Line by line, check the data for the string "FOURNITURES" and state how many lines have it, nothing more.

-----

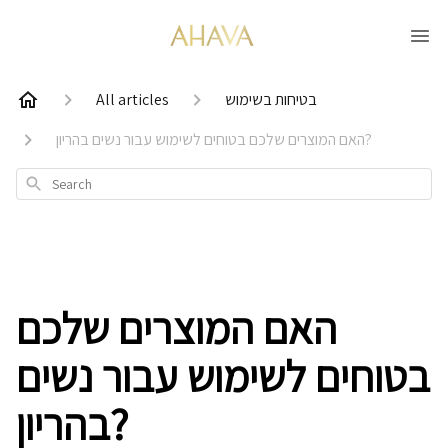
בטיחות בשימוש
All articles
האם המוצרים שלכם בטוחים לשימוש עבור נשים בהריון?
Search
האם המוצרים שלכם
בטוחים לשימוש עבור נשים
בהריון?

-----

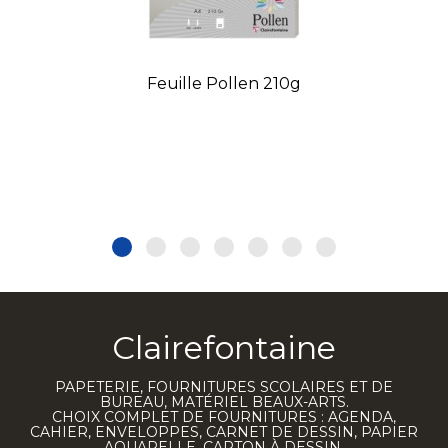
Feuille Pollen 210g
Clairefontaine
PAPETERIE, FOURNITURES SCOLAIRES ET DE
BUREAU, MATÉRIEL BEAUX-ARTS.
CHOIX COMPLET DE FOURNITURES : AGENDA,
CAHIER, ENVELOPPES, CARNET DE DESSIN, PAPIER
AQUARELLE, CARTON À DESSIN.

-----

*OUTPUT OF THE TASK*. 2